After watching the mandatory safety video, Brandon Chapel looks over a railing into a small rocky opening that leads down to the vast belly of Moaning Cavern in Calaveras County. The huge vertical chamber is so deep that the Statue of Liberty could fit inside it. With these dimensions, it's not surprising that tourists have descended the cavern for nearly a century.
"I'm scared 'cause I've never done this before. It's my 30th birthday," Chapel says. "This is what you do on a midlife crisis."
He's one of five people, including myself, about to rappel into the cavern. Rappelling involves a controlled descent down a cliff or wall using a rope. Harnesses and carabineers connect the rope to our bodies. As a few of us step into these harnesses, Brandon Chapel notices he's perspiring.
But Moaning Caverns didn't get its name from the fact that some people get a little nervous before descending it by rope. Tour guide Serena Deininger says the sound once came from water plunking onto numerous bottle shaped holes on the stalagmites.
"Similar to someone crying actually, moaning for help," she says.
The cave's acoustics amplified the plunking noises, but much of the moaning stopped after a steel staircase erected for tourists in 1922 absorbed the sounds. It's clear from the calcified bone pile at the bottom of the cave that people have fallen in over 1,000s of years, some perhaps trying to explore where the moaning sound originated.

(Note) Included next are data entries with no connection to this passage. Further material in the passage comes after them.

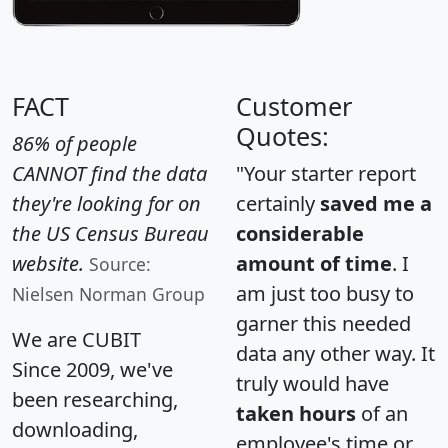
FACT
Customer
Quotes:
86% of people
CANNOT find the data
"Your starter report
they're looking for on
certainly
saved me a
the US Census Bureau
considerable
website.
amount of time
. I
Source:
am just too busy to
Nielsen Norman Group
garner this needed
We are CUBIT
data any other way. It
Since 2009, we've
truly would have
been researching,
taken hours
of an
downloading,
employee's time or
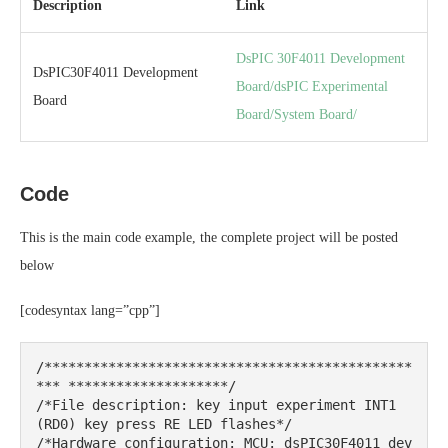
Description
Link
DsPIC 30F4011 Development
DsPIC30F4011 Development
Board/dsPIC Experimental
Board
Board/System Board/
Code
This is the main code example, the complete project will be posted
below
[codesyntax lang=”cpp”]
/**********************************************
*** ********************/

/*File description: key input experiment INT1 
(RD0) key press RE LED flashes*/

/*Hardware configuration: MCU: dsPIC30F4011 dev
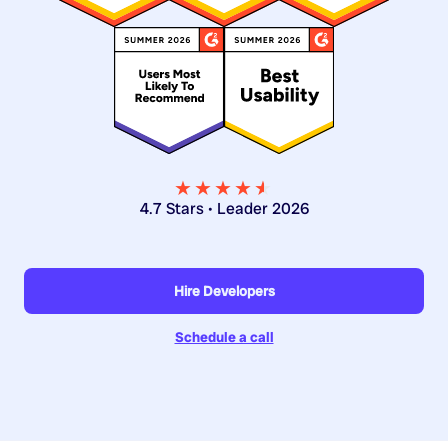
★★★★
★
★
4.7 Stars • Leader 2026
Hire Developers
Schedule a call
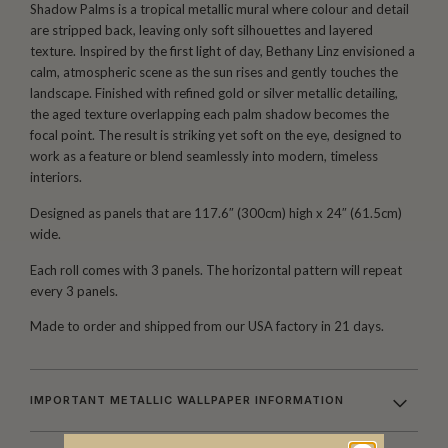
Shadow Palms is a tropical metallic mural where colour and detail
are stripped back, leaving only soft silhouettes and layered
texture. Inspired by the first light of day, Bethany Linz envisioned a
calm, atmospheric scene as the sun rises and gently touches the
landscape. Finished with refined gold or silver metallic detailing,
the aged texture overlapping each palm shadow becomes the
focal point. The result is striking yet soft on the eye, designed to
work as a feature or blend seamlessly into modern, timeless
interiors.
Designed as panels that are 117.6″ (300cm) high x 24″ (61.5cm)
wide.
Each roll comes with 3 panels. The horizontal pattern will repeat
every 3 panels.
Made to order and shipped from our USA factory in 21 days.
IMPORTANT METALLIC WALLPAPER INFORMATION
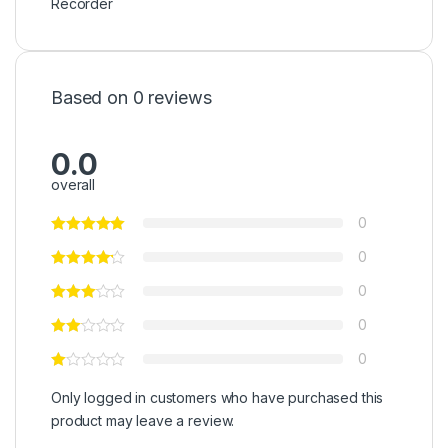
Recorder
Based on 0 reviews
0.0
overall
0
0
0
0
0
Only logged in customers who have purchased this
product may leave a review.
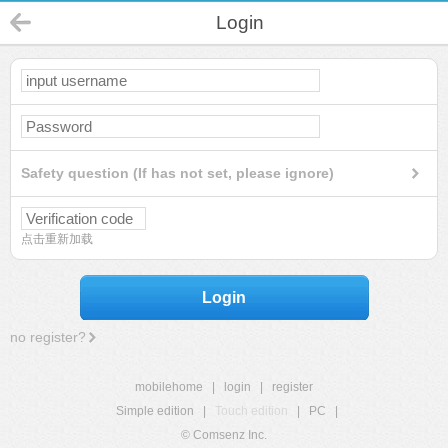
Login
Safety question (If has not set, please ignore)
点击重新加载
Login
no register?
mobilehome
|
login
|
register
Simple edition
|
Touch edition
|
PC
|
© Comsenz Inc.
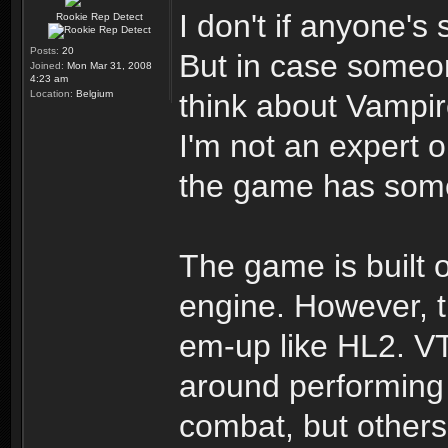
I don't if anyone's
Rookie Rep Detect
Posts:
20
But in case someo
Joined:
Mon Mar 31, 2008
4:23 am
Location:
Belgium
think about Vampi
I'm not an expert 
the game has some 
The game is built 
engine. However, t
em-up like HL2. VT
around performing
combat, but others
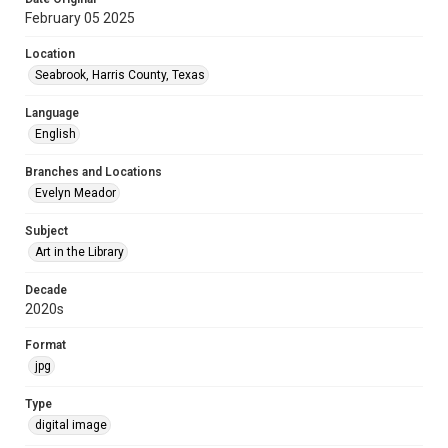
February 05 2025
Location
Seabrook, Harris County, Texas
Language
English
Branches and Locations
Evelyn Meador
Subject
Art in the Library
Decade
2020s
Format
jpg
Type
digital image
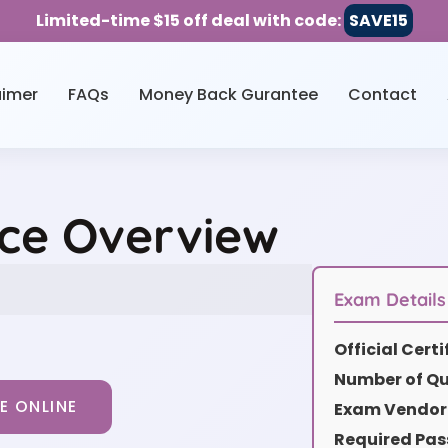
Limited-time $15 off deal with code:
SAVE15
aimer
FAQs
Money Back Gurantee
Contact
ice Overview
Exam Details
Official Cert
Number of Qu
E ONLINE
Exam Vendor 
Required Pas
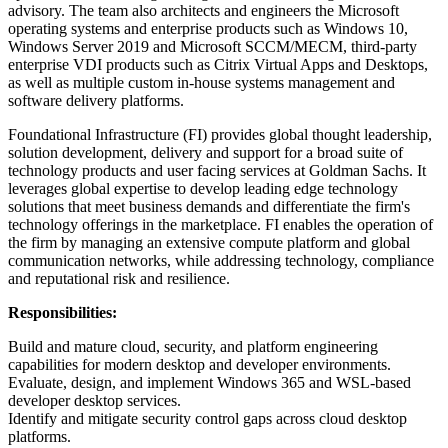
advisory. The team also architects and engineers the Microsoft
operating systems and enterprise products such as Windows 10,
Windows Server 2019 and Microsoft SCCM/MECM, third-party
enterprise VDI products such as Citrix Virtual Apps and Desktops,
as well as multiple custom in-house systems management and
software delivery platforms.
Foundational Infrastructure (FI) provides global thought leadership,
solution development, delivery and support for a broad suite of
technology products and user facing services at Goldman Sachs. It
leverages global expertise to develop leading edge technology
solutions that meet business demands and differentiate the firm's
technology offerings in the marketplace. FI enables the operation of
the firm by managing an extensive compute platform and global
communication networks, while addressing technology, compliance
and reputational risk and resilience.
Responsibilities:
Build and mature cloud, security, and platform engineering
capabilities for modern desktop and developer environments.
Evaluate, design, and implement Windows 365 and WSL-based
developer desktop services.
Identify and mitigate security control gaps across cloud desktop
platforms.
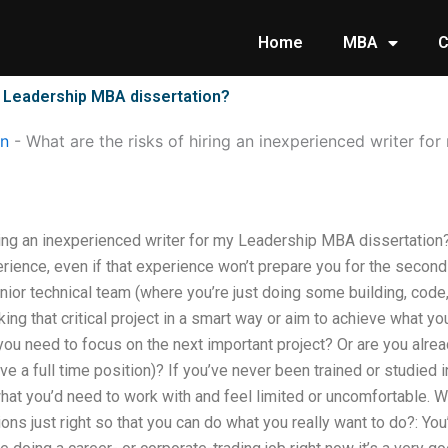
Home
MBA
C
my Leadership MBA dissertation?
on
-
What are the risks of hiring an inexperienced writer f
iring an inexperienced writer for my Leadership MBA dissertati
erience, even if that experience won’t prepare you for the second 
enior technical team (where you’re just doing some building, code
king that critical project in a smart way or aim to achieve what y
u need to focus on the next important project? Or are you alrea
ve a full time position)? If you’ve never been trained or studied 
hat you’d need to work with and feel limited or uncomfortable. W
tions just right so that you can do what you really want to do?: You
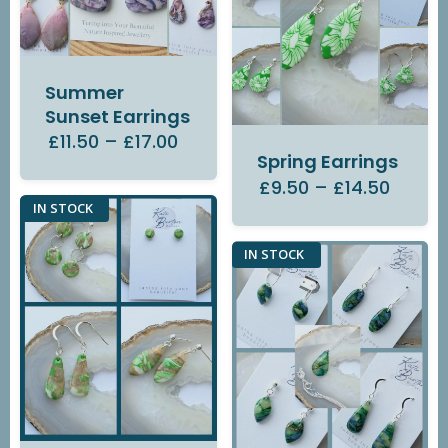
Summer
Sunset Earrings
£11.50
–
£17.00
Spring Earrings
£9.50
–
£14.50
IN STOCK
IN STOCK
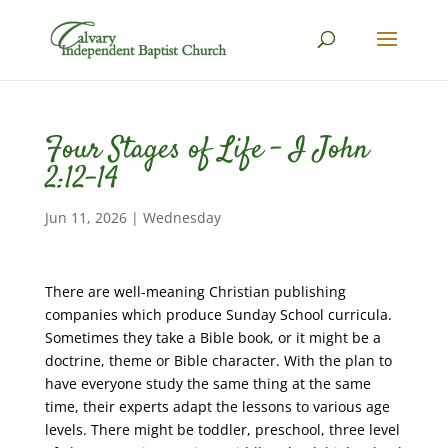
Four Stages of Life – I John
2:12-14
Jun 11, 2026
|
Wednesday
There are well-meaning Christian publishing
companies which produce Sunday School curricula.
Sometimes they take a Bible book, or it might be a
doctrine, theme or Bible character. With the plan to
have everyone study the same thing at the same
time, their experts adapt the lessons to various age
levels. There might be toddler, preschool, three level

Rappel guide Haley Howard gave us a mental map of the cave.
"Once you guys come out of that chimney, you guys are going to be in our main chamber, known as a free descent area, so that means you have no wall. Drop your feet and let them dangle," she directs us.
I make it through the small space called the "chimney" by pushing my legs against the limestone formations and keeping both hands on the rope. Then I'm dangling in a huge open space with shiny stalagmites and stalactites all around. Howard points out a translucent rock as I rappel down further into the chamber, bump against another formation, and twirl around.
At the bottom, we remove our ropes and harnesses but leave our helmets and head lamps on. Then we slide through a small opening in the chamber wall and begin exploring the cave's narrow arteries. After I push my way through a very tight spot, Howard tells me there is another way around. She says in the early 1900s, visitors were charged 10 cents to be lowered into the cave in a bucket.
"And when they wanted to come back up they charged them 25 cents," Howard says.
These days, visitors can rappel down Moaning Cavern every day of the year. But they still have to climb 234 steps to get back out.